Understanding Vitess

Traditionally, it's been difficult to scale a MySQL-based database to an arbitrary size. Since MySQL lacks the out-of-the-box multi-instance support required to really scale an application, the process can be complex and obscure.

As the application grows, scripts emerge to back up data, migrate a master database, or run some offline data processing. Complexity creeps into the application layer, which increasingly needs to be aware of database details. And before we know it, any change needs a big engineering effort so we can keep scaling.

Vitess grew out of YouTube's attempt to break this cycle, and YouTube decided to open source Vitess after realizing that this is a very common problem. Vitess simplifies every aspect of managing a MySQL cluster, allowing easy scaling to any size without complicating your application layer. It ensures your database can keep up when your application takes off, leaving you with a database that is flexible, secure, and easy to mine.

This document talks about the process of moving from a single small database to a limitless database cluster. It explains how steps in that process influenced Vitess' design, linking to relevant parts of the Vitess documentation along the way. It concludes with tips for designing a new, highly scalable application and database schema.

Getting started

Vitess sits between your application and your MySQL database. It looks at incoming queries and routes them properly. So, instead of sending a query directly from your application to your database, you send it through Vitess, which understands your database topology and constantly monitors the health of individual database instances.

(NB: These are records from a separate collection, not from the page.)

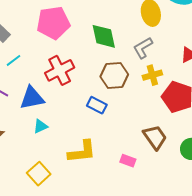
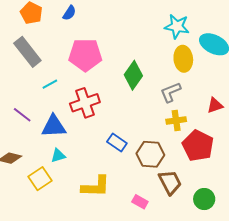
green diamond: (104, 36) -> (133, 75), turned 40
cyan line: (13, 60) -> (50, 84), moved
brown hexagon: (114, 76) -> (150, 154), moved
yellow square: (39, 174) -> (40, 179), moved

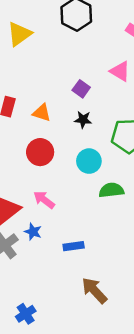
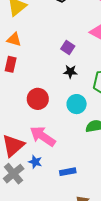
orange triangle: (42, 113) -> (14, 39), moved
pink arrow: (44, 200) -> (43, 136), size x1.5

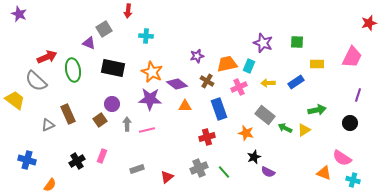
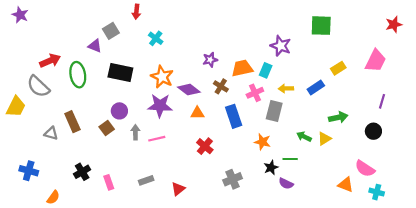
cyan cross: (146, 36) -> (156, 38), turned 32
green square: (297, 42) -> (321, 26), moved, size x1.5
yellow rectangle: (317, 64) -> (338, 68), turned -32
yellow trapezoid: (15, 100) -> (16, 107), turned 80
gray rectangle: (265, 115) -> (274, 111), moved, turned 66
gray triangle: (48, 125) -> (51, 133), turned 40
red cross: (207, 137) -> (205, 146), moved, turned -35
pink rectangle: (102, 156) -> (109, 182), moved, turned -40
gray cross: (199, 168) -> (233, 179), moved
green line: (224, 172) -> (290, 159), moved, turned -48

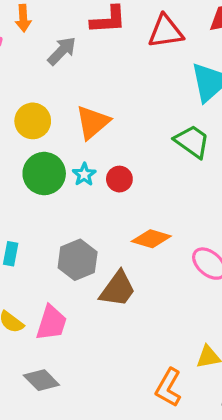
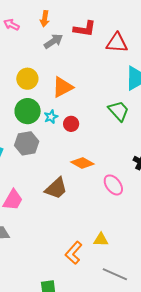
orange arrow: (23, 18) -> (45, 19), moved
gray hexagon: (78, 260) -> (27, 143), moved

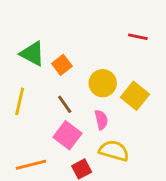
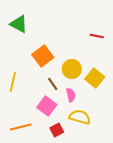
green triangle: (32, 54) -> (19, 24), moved
orange square: (62, 65) -> (43, 56), size x1.5
brown line: (65, 104) -> (53, 84), moved

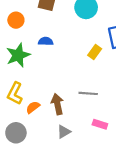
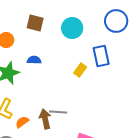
gray line: (88, 93) -> (58, 112), moved

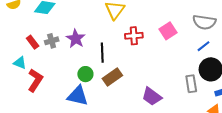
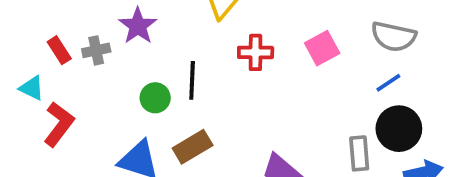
purple star: (76, 39) -> (138, 26), moved
green circle: (85, 74) -> (155, 98), moved
brown rectangle: (112, 77) -> (193, 147), moved

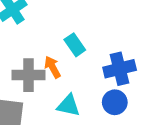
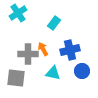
cyan rectangle: (75, 45) -> (54, 23), moved, turned 72
blue cross: (120, 69) -> (70, 50), moved

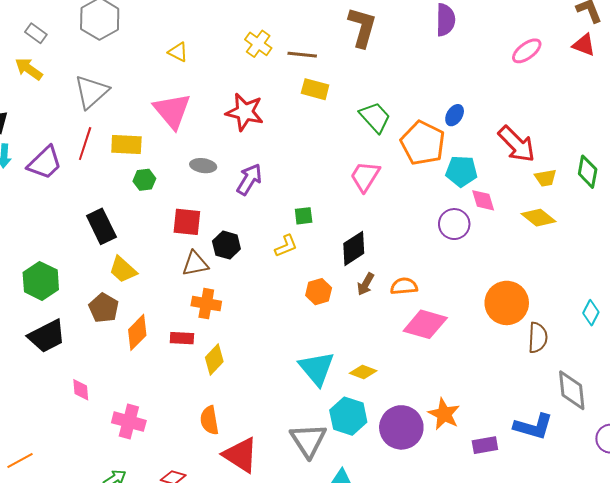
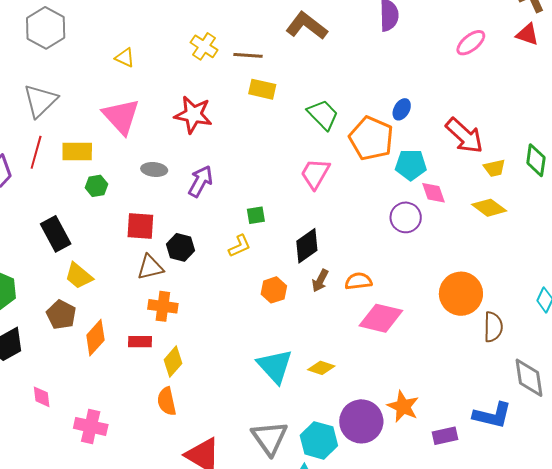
brown L-shape: (362, 27) -> (307, 26), turned -66
cyan hexagon: (348, 416) -> (319, 440), moved
orange semicircle: (209, 420) -> (167, 401), moved

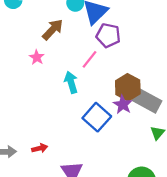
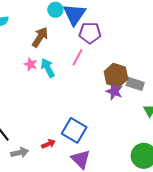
cyan arrow: (71, 82) -> (48, 68), moved
gray rectangle: (147, 101) -> (135, 84), size x0.7
blue square: (97, 117) -> (74, 130), moved

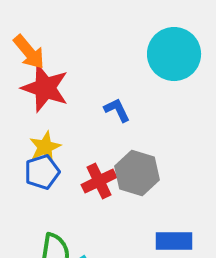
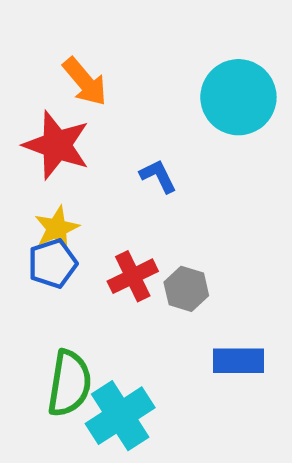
orange arrow: (29, 52) -> (85, 82), moved
gray hexagon: (137, 173) -> (186, 289), moved, size x0.7

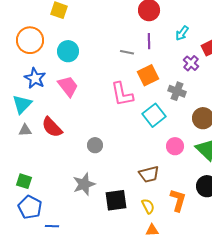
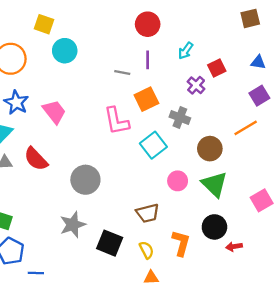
cyan circle: (68, 51) -> (65, 51), moved
gray circle: (95, 145) -> (85, 180), size x1.6
black square: (116, 200) -> (110, 243), turned 30

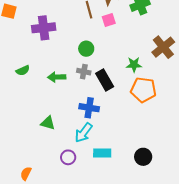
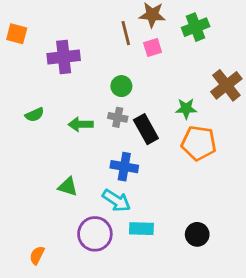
cyan arrow: (84, 133) -> (116, 200), turned -95
purple circle: (68, 157) -> (95, 234), size x1.6

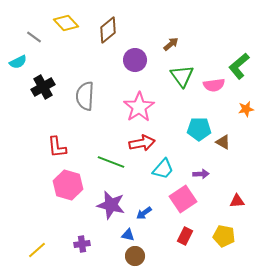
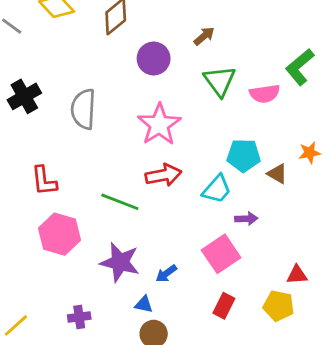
orange star: (246, 109) -> (310, 153), moved
cyan trapezoid: (163, 169) -> (217, 189), moved
red triangle: (237, 201) -> (297, 275), moved

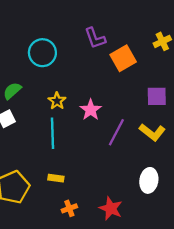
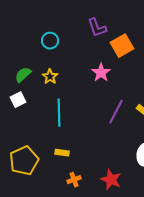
cyan circle: (42, 53) -> (50, 41), size x0.7
yellow star: (57, 101) -> (50, 77), moved
pink star: (91, 110) -> (101, 73), moved

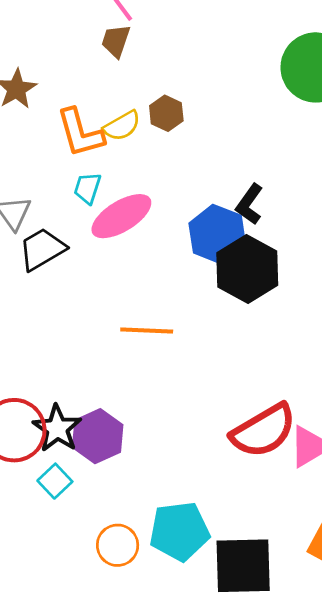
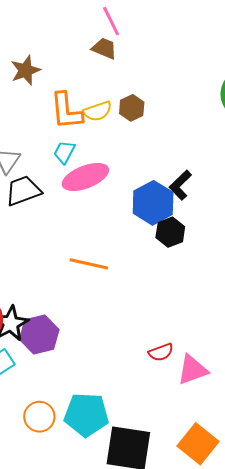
brown trapezoid: (116, 41) -> (104, 48), turned 84
black hexagon: (247, 269) -> (170, 232), size x0.6
red semicircle: (264, 431) -> (161, 352), size x0.5

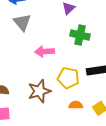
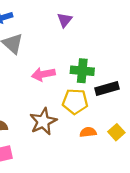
green cross: (80, 35) -> (82, 71), moved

While Vitess is designed to manage large, multi-instance databases, it offers features that simplify database setup and management at all stages of your product's lifecycle.

Starting out, our first step is getting a simple, reliable, durable database cluster in place with a master instance and a couple of replicas. In Vitess terminology, that's a single-shard, single-keyspace database. Once that building block is in place, we can focus on replicating it to scale up.

Planning for scale

We recommend a number of best practices to facilitate scaling your database as your product evolves. You might not experience the benefits of these actions immediately, but adopting these practices from day one will make it much easier for your database and product to grow:

  • Always keep your database schema under source control and provide unit test coverage of that schema. Also check schema changes into source control and run unit tests against the newly modified schema.
  • Think about appropriate sharding keys for your data and structure that data accordingly. Usually, sharding keys are obvious -- e.g. a user ID. However, having your key(s) in place ahead of time is much easier than needing to retrofit your data before you can actually shard it.
  • Group tables that share the same sharding key. Similarly, split tables that don’t share the same sharding key into different keyspaces.
  • Avoid cross-shard queries (scatter queries). Instead, use MapReduce for offline queries and build Spark data processing pipelines for online queries. Usually, it is faster to extract raw data and then post-process it in the MapReduce framework.
  • Plan to have data in multiple data centers and regions. It is easier to migrate to multiple data centers if you've planned for incoming queries to be routed to a region or application server pool that, in turn, connects to the right database pool.

Step 1: Setting up a database cluster

At the outset, plan to create a database cluster that has a master instance and a couple of read-only replicas (or slaves). The replicas would be able to take over if the master became unavailable, and they might also handle read-only traffic. You'd also want to schedule regular data backups.

It's worth noting that master management is a complex and critical challenge for data reliability. At any given time, a shard has only one master instance, and all replica instances replicate from it. Your application -- either a component in your application layer or Vitess, if you are using it -- needs to be able to easily identify the master instance for write operations, recognizing that the master might change from time to time. Similarly, your application, with or without Vitess, should be able to seamlessly adapt to new replicas coming online or old ones being unavailable.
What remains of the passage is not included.